* _WORK INSTRUCTION_:
Your answer should hold every line of the records below that contains the string "expresión".

Collected data
<<<<

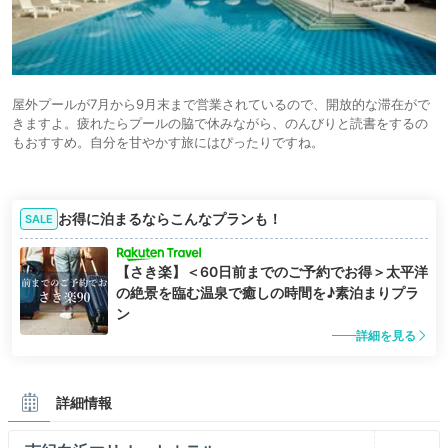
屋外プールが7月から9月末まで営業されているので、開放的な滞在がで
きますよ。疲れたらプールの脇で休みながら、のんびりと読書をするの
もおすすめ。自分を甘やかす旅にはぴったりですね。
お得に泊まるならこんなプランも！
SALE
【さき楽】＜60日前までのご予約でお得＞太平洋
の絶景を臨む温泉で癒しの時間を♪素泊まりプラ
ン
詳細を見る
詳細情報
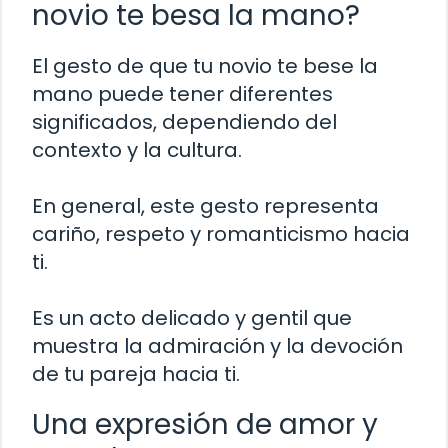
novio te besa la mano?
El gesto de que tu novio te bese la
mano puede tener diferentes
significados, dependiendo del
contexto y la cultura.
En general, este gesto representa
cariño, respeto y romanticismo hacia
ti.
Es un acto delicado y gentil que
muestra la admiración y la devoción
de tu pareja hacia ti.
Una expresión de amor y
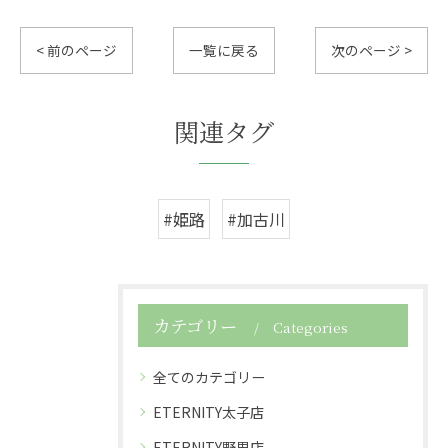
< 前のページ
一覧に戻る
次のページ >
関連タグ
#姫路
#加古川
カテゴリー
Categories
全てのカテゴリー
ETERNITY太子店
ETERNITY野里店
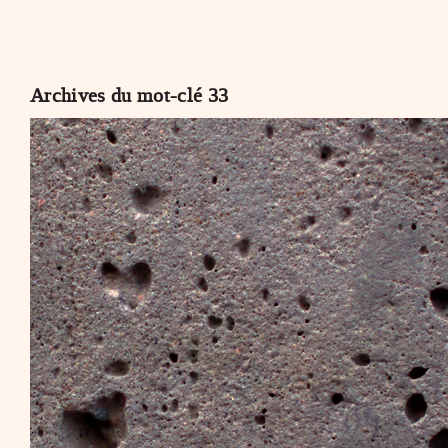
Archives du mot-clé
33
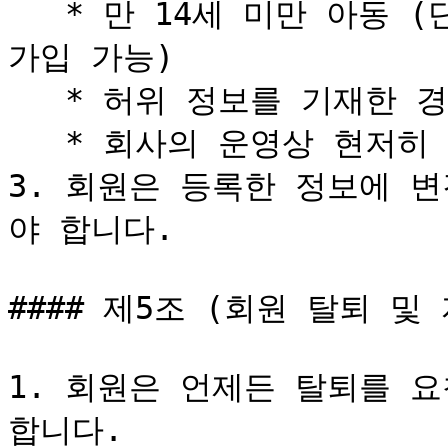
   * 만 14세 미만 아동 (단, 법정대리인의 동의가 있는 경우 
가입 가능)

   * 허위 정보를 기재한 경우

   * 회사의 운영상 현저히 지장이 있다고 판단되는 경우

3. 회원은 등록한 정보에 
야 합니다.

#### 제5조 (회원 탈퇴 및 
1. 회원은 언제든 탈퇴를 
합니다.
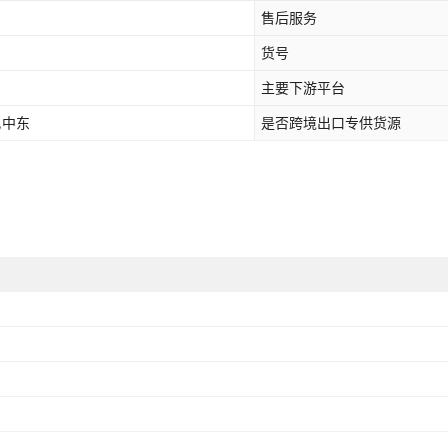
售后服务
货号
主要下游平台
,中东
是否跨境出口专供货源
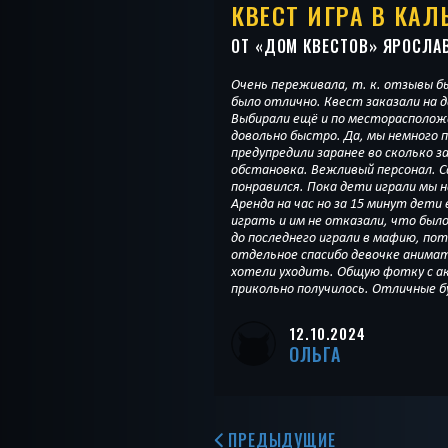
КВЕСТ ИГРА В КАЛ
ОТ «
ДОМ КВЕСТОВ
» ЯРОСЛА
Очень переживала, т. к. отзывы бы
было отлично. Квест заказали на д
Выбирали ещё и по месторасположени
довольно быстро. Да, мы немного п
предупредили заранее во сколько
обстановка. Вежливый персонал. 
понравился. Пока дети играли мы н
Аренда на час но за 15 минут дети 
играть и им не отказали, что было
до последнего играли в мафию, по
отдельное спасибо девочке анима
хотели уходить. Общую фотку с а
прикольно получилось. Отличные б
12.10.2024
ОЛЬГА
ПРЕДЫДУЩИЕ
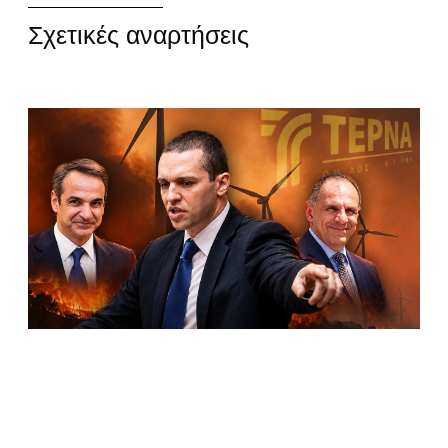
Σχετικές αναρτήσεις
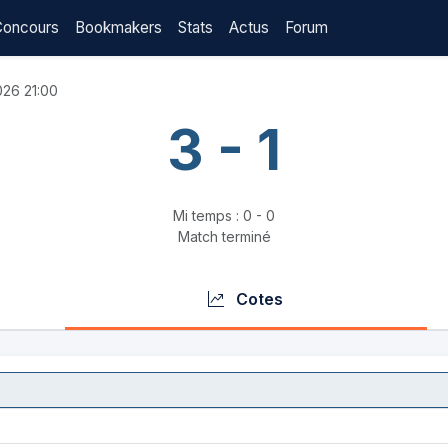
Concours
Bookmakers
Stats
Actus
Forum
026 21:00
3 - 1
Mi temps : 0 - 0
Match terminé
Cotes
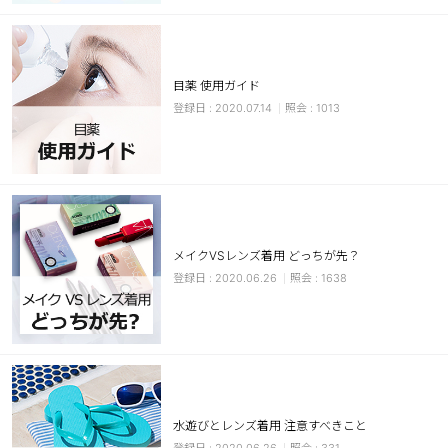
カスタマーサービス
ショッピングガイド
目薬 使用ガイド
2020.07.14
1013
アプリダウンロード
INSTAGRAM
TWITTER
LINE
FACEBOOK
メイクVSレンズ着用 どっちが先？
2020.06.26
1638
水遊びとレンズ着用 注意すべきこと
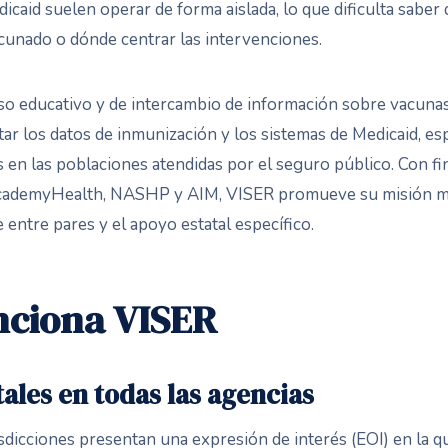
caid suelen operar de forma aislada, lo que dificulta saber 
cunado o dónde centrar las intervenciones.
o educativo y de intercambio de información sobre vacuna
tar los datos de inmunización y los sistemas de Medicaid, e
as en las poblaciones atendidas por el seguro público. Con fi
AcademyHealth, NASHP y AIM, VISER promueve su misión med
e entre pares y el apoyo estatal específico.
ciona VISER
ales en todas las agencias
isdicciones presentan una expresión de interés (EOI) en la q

>>>>
<<<<

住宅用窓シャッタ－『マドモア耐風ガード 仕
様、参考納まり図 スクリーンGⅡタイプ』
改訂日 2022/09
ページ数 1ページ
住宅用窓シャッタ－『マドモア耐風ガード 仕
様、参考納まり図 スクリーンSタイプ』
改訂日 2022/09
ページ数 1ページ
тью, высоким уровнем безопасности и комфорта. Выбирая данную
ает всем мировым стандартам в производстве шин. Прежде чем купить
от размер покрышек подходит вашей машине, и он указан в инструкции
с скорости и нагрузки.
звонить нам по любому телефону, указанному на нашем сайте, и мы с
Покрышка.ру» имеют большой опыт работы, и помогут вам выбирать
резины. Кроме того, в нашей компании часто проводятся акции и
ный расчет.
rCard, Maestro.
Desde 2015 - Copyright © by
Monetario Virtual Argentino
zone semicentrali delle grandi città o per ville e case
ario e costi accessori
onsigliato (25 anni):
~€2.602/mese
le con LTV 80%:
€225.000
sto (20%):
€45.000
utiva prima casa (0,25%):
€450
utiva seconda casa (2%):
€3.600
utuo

>>>>

* _RESPONSE_:
Una expresión de amor y
isdicciones presentan una expresión de interés (EOI) en la q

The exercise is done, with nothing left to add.